Принципиально по-иному, чем в учреждениях общего образования, было организовано преподавание в специальных музыкальных заведениях, где воспитание инструментальных (оркестровых) кадров, напротив, занимало главенствующее место.
Например, еще за полвека до Серова в московском училище И. Б. Керцелли (открылось в 1773 г.), во все будние дни происходили занятия учеников на инструментах — с педагогами и самостоятельно, по чёткому расписанию, о котором желающие поступить в училище предварительно могли узнать из подробного газетного объявления: «Благородные благоволят упражняться от трёх часов пополудни до пяти, мещане от пяти до седьми, крепостные люди от осьми часов до одиннадцати пред полуднем».
Таким образом, сюда принимались представители всех сословий — крепостные, мещане, дворяне, — независимо от уровня знания ими музыкальной грамоты: «как те, которые не начинали ещё учиться музыке, так и играющие уже на некоторых орудиях, но лишённые открытого случая упражняться в музыке, под надзирательством мастеров довольно искусных свободное действие руки, нежность и вкус, которые суть украшение и вкус изячной музыки, — приобретаться могут «. А для быстрейшего их приобретения на практике, то есть «от мастера — подмастерью"[ Театральная жизнь России в эпоху Анны Иоанновны: Документальная хроника: 1730−1740: Вып. 1 / сост., вступ. ст., коммент.
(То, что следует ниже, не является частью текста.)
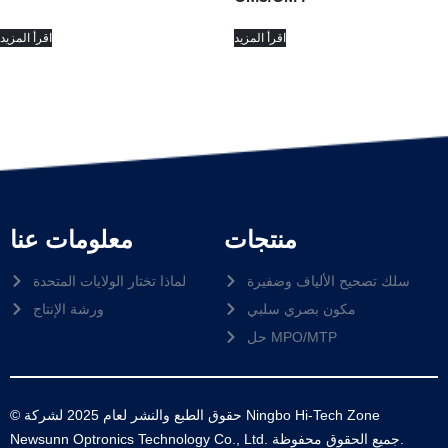
اقرأ المزيد
اقرأ المزيد
منتجات
معلومات عنا
سلك تصحيح الألياف وضفيرة
لماذا تختار الولايات المتحدة
مكون بصري سلبي
ورشة الإنتاج
حل MPO/MTP
© حقوق الطبع والنشر لعام 2025 لشركة Ningbo Hi-Tech Zone
Newsunn Optronics Technology Co., Ltd. جميع الحقوق محفوظة.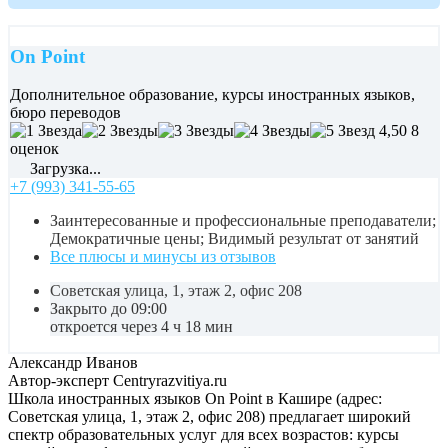
On Point
Дополнительное образование, курсы иностранных языков,
бюро переводов
4,50
8
оценок
Загрузка...
+7 (993) 341-55-65
Заинтересованные и профессиональные преподаватели;
Демократичные цены; Видимый результат от занятий
Все плюсы и минусы из отзывов
Советская улица, 1, этаж 2, офис 208
Закрыто до 09:00
откроется через 4 ч 18 мин
Александр Иванов
Автор-эксперт Centryrazvitiya.ru
Школа иностранных языков On Point в Кашире (адрес:
Советская улица, 1, этаж 2, офис 208) предлагает широкий
спектр образовательных услуг для всех возрастов: курсы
Л. М. Стариковой. — М.: Радикс, 1996. — 752 с.], лучшим из учащихся обещано совместное музицирование с педагогами. Интересным положением методических установок основателей является признание важности совместного обучения: учредители заведения, не отказывая состоятельным ученикам в занятиях на дому, куда выезжали учителя, как это было принято (и принято до сих пор), тем не менее предпочитали занятия в стенах училища, объясняя свой выбор тем, что «обучаясь, ученики в сообществе поревнуют преимуществовать одни пред другими «(Барбье, П. Венеция Вивальди: Музыка и праздники эпохи барокко / П. Барбье; пер. с франц. Е. Рабинович. — СПб.: Изд-во И. Лимбаха, 2009. — 280 с.).
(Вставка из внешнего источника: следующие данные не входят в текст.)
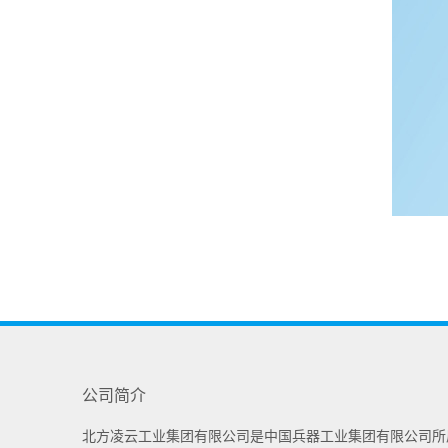
公司简介
北方凌云工业集团有限公司是中国兵器工业集团有限公司所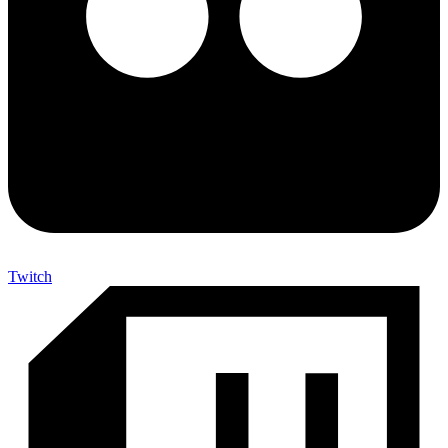
Twitch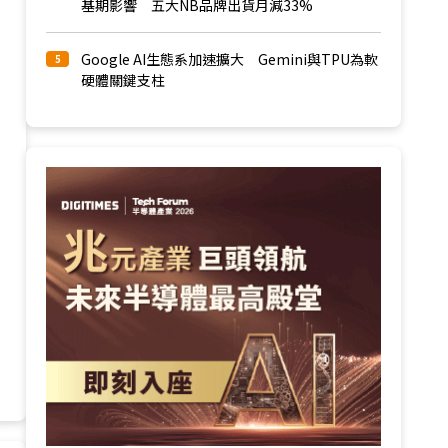
基期影響 五大NB品牌出貨月減33%
Google AI生態系加速擴大 Gemini與TPU為軟
5
硬體關鍵支柱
Овладение навыками исполнительства на струнных инструментах (скрипке и виолончели) стоило 50 рублей для всех, кроме крепостных, которые платили 25 рублей, а обучение переписке нот было для них бесплатным, отвечая растущему спросу на нотных переписчиков в крепостных и придворных оркестрах.
Крепостные, прошедшие обучение в училище Керцелли и других подобных учреждениях, а также выпускники государственных Воспитательных домов (в том числе и бывшие подкидыши) по окончании курса освобождались от крепостной зависимости и, равно как и воспитанники инструментальных классов при театрах и капеллах, направлялись для работы в Императорские театральные оркестры, служащие которых получали официальный гражданский статус и согласно «Табели о рангах» именовались придворными.
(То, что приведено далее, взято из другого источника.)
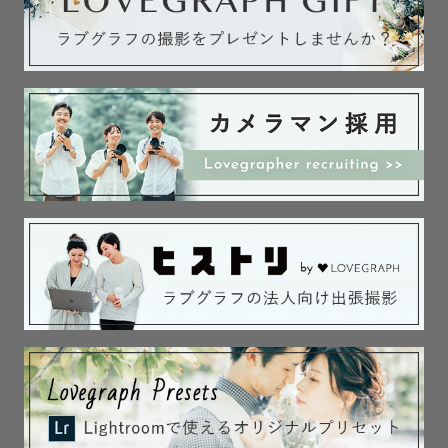
【最後に】

_-.＊_-.＊_-.＊_-.＊_-.＊_-.＊_-.＊_

「今」しかない時間を残し、

写真をふと見返した時に

『素敵な想い出』となるような

撮影をさせて頂きます💐

_-.＊_-.＊_-.＊_-.＊_-.＊_-.＊_-.＊_

ここまで読んで頂き、

ありがとうございました。

『皆様にお会いできることを楽しみして

おります😌✨』
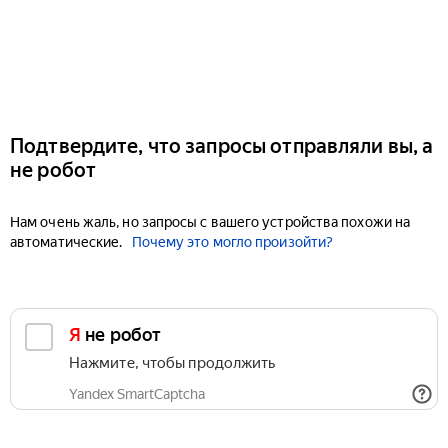
Подтвердите, что запросы отправляли вы, а
не робот
Нам очень жаль, но запросы с вашего устройства похожи на
автоматические.
Почему это могло произойти?
Я не робот
Нажмите, чтобы продолжить
Yandex SmartCaptcha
Необходимо заметить, что введение фундаментальных основ музыкального образования в обучающие программы Воспитательных домов, помимо подготовки оркестровых кадров, имело и другие цели, также находившиеся в русле старейшей европейской традиции: приобщить к культурным достижениям человечества тех, кто по каким-либо причинам с рождения оказался на обочине жизни; помочь беднейшим и обездоленным получить профессиональные навыки и возможность обеспечить себя в будущем; наконец, дать наиболее перспективным воспитанникам шанс выделиться из «общей массы» и занять то положение, которое обеспечивает не право рождения, но право таланта.
В Италии XVI-XVIII столетий эти ответственные функции были возложены на первые консерватории, возникшие на основе старинных «оспедалей» (ospedali — буквально «лечебницы», с современной точки зрения, выполнявшие объединённые функции больницы и приюта). Таких учреждений функционировало по четыре в Неаполе и Венеции; при общем очень высоком уровне вокального и инструментального преподавания и исполнительства различались они в первую очередь тем, что «в Неаполе от существования четырёх консерваторий выгадывали почти исключительно мальчики — в Венеции, напротив, бесплатно учиться музыке могли только девочки».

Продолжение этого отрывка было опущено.